### INFORMATION SHOWN
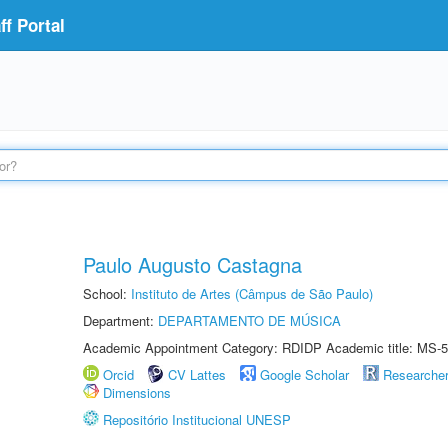
f Portal
Paulo Augusto Castagna
School:
Instituto de Artes (Câmpus de São Paulo)
Department:
DEPARTAMENTO DE MÚSICA
Academic Appointment Category: RDIDP Academic title: MS-5
Orcid
CV Lattes
Google Scholar
Researche
Dimensions
Repositório Institucional UNESP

### WORK ORDER
Set down every entry above verbatim, without pictures.

### RESPONSE TO THE TASK
f Portal
Paulo Augusto Castagna
School:
Instituto de Artes (Câmpus de São Paulo)
Department:
DEPARTAMENTO DE MÚSICA
Academic Appointment Category: RDIDP Academic title: MS-5
Orcid
CV Lattes
Google Scholar
Researche
Dimensions
Repositório Institucional UNESP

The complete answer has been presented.